YOUR TASK =
Extract every record, exactly as written, and ignore the pictures.

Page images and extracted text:
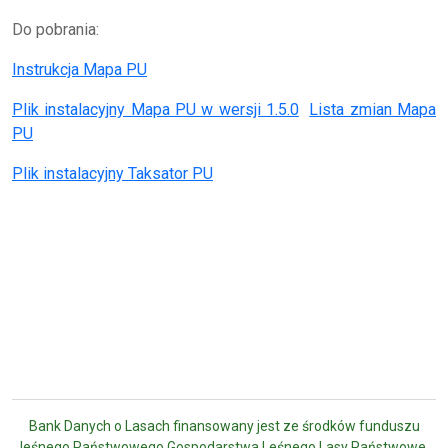
Do pobrania:
Instrukcja Mapa PU
Plik instalacyjny Mapa PU w wersji 1.5.0
Lista zmian Mapa
PU
Plik instalacyjny Taksator PU
Bank Danych o Lasach finansowany jest ze środków funduszu
leśnego Państwowego Gospodarstwa Leśnego Lasy Państwowe.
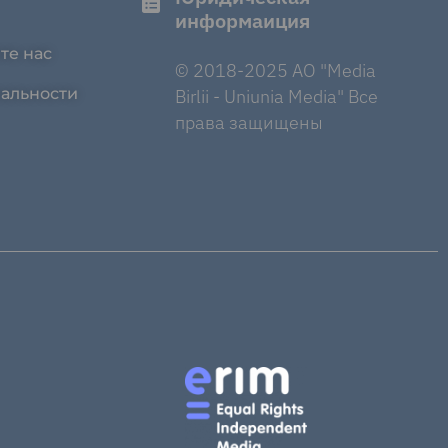
информаиция
те нас
© 2018-2025 AO "Media
альности
Birlii - Uniunia Media" Все
права защищены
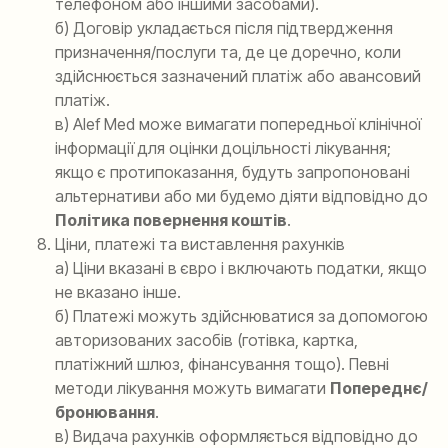
телефоном або іншими засобами).
б) Договір укладається після підтвердження
призначення/послуги та, де це доречно, коли
здійснюється зазначений платіж або авансовий
платіж.
в) Alef Med може вимагати попередньої клінічної
інформації для оцінки доцільності лікування;
якщо є протипоказання, будуть запропоновані
альтернативи або ми будемо діяти відповідно до
Політика повернення коштів
.
Ціни, платежі та виставлення рахунків
а) Ціни вказані в євро і включають податки, якщо
не вказано інше.
б) Платежі можуть здійснюватися за допомогою
авторизованих засобів (готівка, картка,
платіжний шлюз, фінансування тощо). Певні
методи лікування можуть вимагати
Попереднє/
бронювання
.
в) Видача рахунків оформляється відповідно до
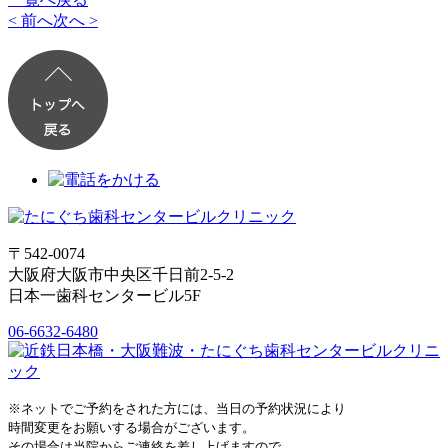
< 前へ
次へ >
〒542-0074
大阪府大阪市中央区千日前2-5-2
日本一歯科センタービル5F
06-6632-6480
※ネットでご予約をされた方には、当日の予約状況により
時間変更をお願いする場合がございます。
その場合は当院からご連絡を差し上げますので、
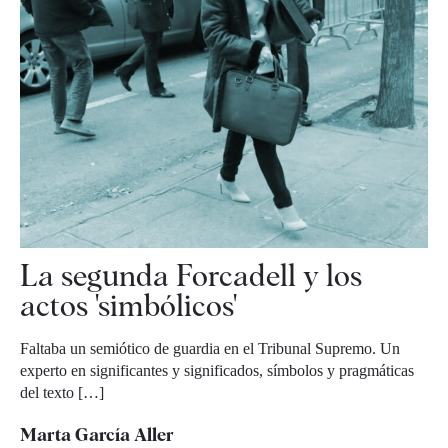
La segunda Forcadell y los
actos 'simbólicos'
Faltaba un semiótico de guardia en el Tribunal Supremo. Un
experto en significantes y significados, símbolos y pragmáticas
del texto […]
Marta García Aller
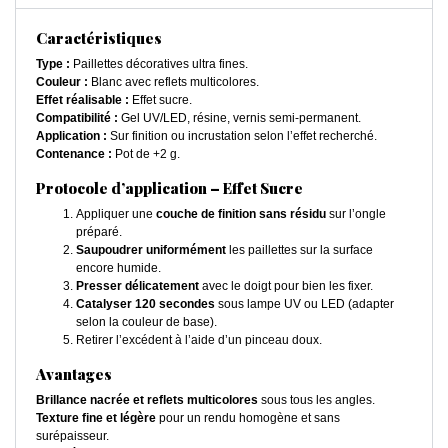
Caractéristiques
Type :
Paillettes décoratives ultra fines.
Couleur :
Blanc avec reflets multicolores.
Effet réalisable :
Effet sucre.
Compatibilité :
Gel UV/LED, résine, vernis semi-permanent.
Application :
Sur finition ou incrustation selon l’effet recherché.
Contenance :
Pot de +2 g.
Protocole d’application – Effet Sucre
Appliquer une
couche de finition sans résidu
sur l’ongle
préparé.
Saupoudrer uniformément
les paillettes sur la surface
encore humide.
Presser délicatement
avec le doigt pour bien les fixer.
Catalyser 120 secondes
sous lampe UV ou LED (adapter
selon la couleur de base).
Retirer l’excédent à l’aide d’un pinceau doux.
Avantages
Brillance nacrée et reflets multicolores
sous tous les angles.
Texture fine et légère
pour un rendu homogène et sans
surépaisseur.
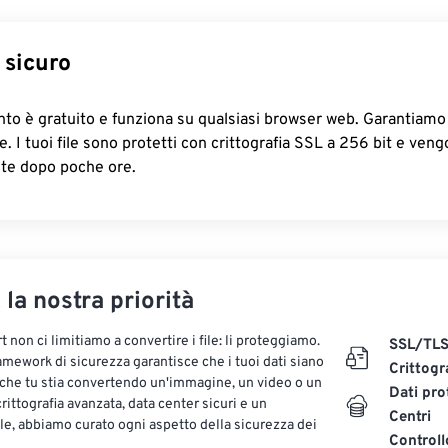
46
46
46
43
43
43
47
47
47
44
44
44
 sicuro
48
48
48
45
45
45
49
49
49
46
46
46
o è gratuito e funziona su qualsiasi browser web. Garantiamo 
50
50
50
47
47
47
ile. I tuoi file sono protetti con crittografia SSL a 256 bit e ven
te dopo poche ore.
51
51
51
48
48
48
52
52
52
49
49
49
53
53
53
50
50
50
54
54
54
51
51
51
, la nostra priorità
55
55
55
52
52
52
56
56
56
 non ci limitiamo a convertire i file: li proteggiamo.
53
53
53
SSL/TL
ramework di sicurezza garantisce che i tuoi dati siano
Crittogr
57
57
57
54
54
54
 che tu stia convertendo un'immagine, un video o un
Dati pro
ittografia avanzata, data center sicuri e un
58
58
58
55
55
55
Centri
le, abbiamo curato ogni aspetto della sicurezza dei
59
59
59
Controll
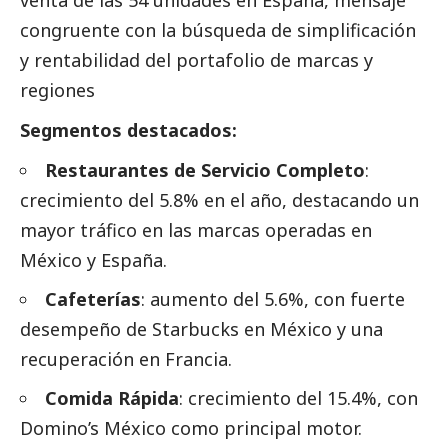
congruente con la búsqueda de simplificación
y rentabilidad del portafolio de marcas y
regiones
Segmentos
destacados
:
Restaurantes de Servicio Completo
:
crecimiento del 5.8% en el año, destacando un
mayor tráfico en las marcas operadas en
México y España.
Cafeterías
: aumento del 5.6%, con fuerte
desempeño de Starbucks en México y una
recuperación en Francia.
Comida Rápida
: crecimiento del 15.4%, con
Domino’s México como principal motor.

WRITTEN RESPONSE =
Do pobrania:
Instrukcja Mapa PU
Plik instalacyjny Mapa PU w wersji 1.5.0
Lista zmian Mapa
PU
Plik instalacyjny Taksator PU
Bank Danych o Lasach finansowany jest ze środków funduszu
leśnego Państwowego Gospodarstwa Leśnego Lasy Państwowe.
информаиция
те нас
© 2018-2025 AO "Media
альности
Birlii - Uniunia Media" Все
права защищены
телефоном або іншими засобами).
б) Договір укладається після підтвердження
призначення/послуги та, де це доречно, коли
здійснюється зазначений платіж або авансовий
платіж.
в) Alef Med може вимагати попередньої клінічної
інформації для оцінки доцільності лікування;
якщо є протипоказання, будуть запропоновані
альтернативи або ми будемо діяти відповідно до
Політика повернення коштів
.
Ціни, платежі та виставлення рахунків
а) Ціни вказані в євро і включають податки, якщо
не вказано інше.
б) Платежі можуть здійснюватися за допомогою
авторизованих засобів (готівка, картка,
платіжний шлюз, фінансування тощо). Певні
методи лікування можуть вимагати
Попереднє/
бронювання
.
в) Видача рахунків оформляється відповідно до
< 前へ
次へ >
〒542-0074
大阪府大阪市中央区千日前2-5-2
日本一歯科センタービル5F
06-6632-6480
※ネットでご予約をされた方には、当日の予約状況により
時間変更をお願いする場合がございます。
その場合は当院からご連絡を差し上げますので、
La segunda Forcadell y los
actos 'simbólicos'
Faltaba un semiótico de guardia en el Tribunal Supremo. Un
experto en significantes y significados, símbolos y pragmáticas
del texto […]
Marta García Aller
Caractéristiques
Type :
Paillettes décoratives ultra fines.
Couleur :
Blanc avec reflets multicolores.
Effet réalisable :
Effet sucre.
Compatibilité :
Gel UV/LED, résine, vernis semi-permanent.
Application :
Sur finition ou incrustation selon l’effet recherché.
Contenance :
Pot de +2 g.
Protocole d’application – Effet Sucre
Appliquer une
couche de finition sans résidu
sur l’ongle
préparé.
Saupoudrer uniformément
les paillettes sur la surface
encore humide.
Presser délicatement
avec le doigt pour bien les fixer.
Catalyser 120 secondes
sous lampe UV ou LED (adapter
selon la couleur de base).
Retirer l’excédent à l’aide d’un pinceau doux.
Avantages
Brillance nacrée et reflets multicolores
sous tous les angles.
Texture fine et légère
pour un rendu homogène et sans
surépaisseur.
46
46
46
43
43
43
47
47
47
44
44
44
 sicuro
48
48
48
45
45
45
49
49
49
46
46
46
o è gratuito e funziona su qualsiasi browser web. Garantiamo 
50
50
50
47
47
47
ile. I tuoi file sono protetti con crittografia SSL a 256 bit e ven
te dopo poche ore.
51
51
51
48
48
48
52
52
52
49
49
49
53
53
53
50
50
50
54
54
54
51
51
51
, la nostra priorità
55
55
55
52
52
52
56
56
56
 non ci limitiamo a convertire i file: li proteggiamo.
53
53
53
SSL/TL
ramework di sicurezza garantisce che i tuoi dati siano
Crittogr
57
57
57
54
54
54
 che tu stia convertendo un'immagine, un video o un
Dati pro
ittografia avanzata, data center sicuri e un
58
58
58
55
55
55
Centri
le, abbiamo curato ogni aspetto della sicurezza dei
59
59
59
Controll
congruente con la búsqueda de simplificación
y rentabilidad del portafolio de marcas y
regiones
Segmentos
destacados
:
Restaurantes de Servicio Completo
:
crecimiento del 5.8% en el año, destacando un
mayor tráfico en las marcas operadas en
México y España.
Cafeterías
: aumento del 5.6%, con fuerte
desempeño de Starbucks en México y una
recuperación en Francia.
Comida Rápida
: crecimiento del 15.4%, con
Domino’s México como principal motor.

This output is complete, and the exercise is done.